»»

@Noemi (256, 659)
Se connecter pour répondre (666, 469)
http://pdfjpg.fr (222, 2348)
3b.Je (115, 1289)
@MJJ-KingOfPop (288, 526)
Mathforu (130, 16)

««
»»

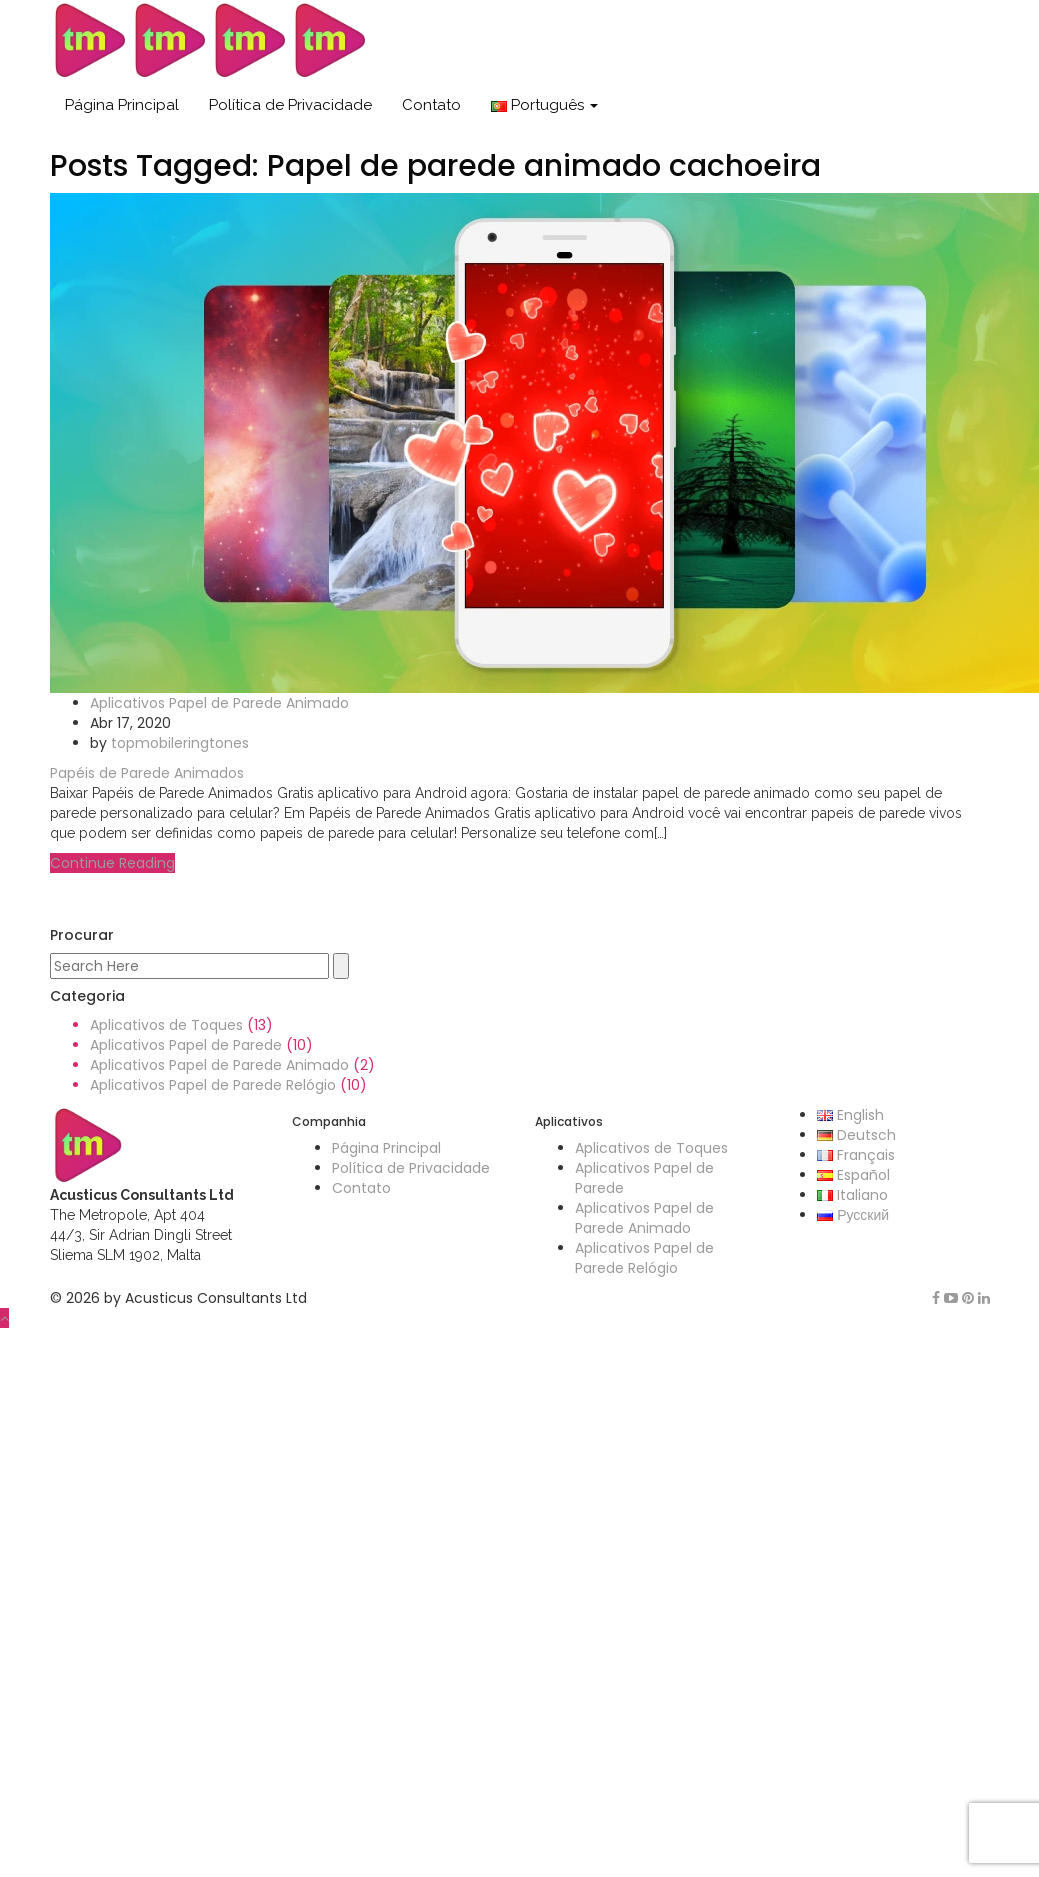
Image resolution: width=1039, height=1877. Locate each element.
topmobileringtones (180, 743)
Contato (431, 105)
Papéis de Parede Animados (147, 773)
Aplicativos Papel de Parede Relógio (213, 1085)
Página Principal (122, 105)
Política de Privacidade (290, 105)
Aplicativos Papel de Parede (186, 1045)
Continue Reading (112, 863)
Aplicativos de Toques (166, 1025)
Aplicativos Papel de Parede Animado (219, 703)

««

Look for the word "Aplicativos" in the listing above, and copy every line where you find it.

● **Your response**
Aplicativos Papel de Parede Relógio (213, 1085)
Aplicativos Papel de Parede (186, 1045)
Aplicativos de Toques (166, 1025)
Aplicativos Papel de Parede Animado (219, 703)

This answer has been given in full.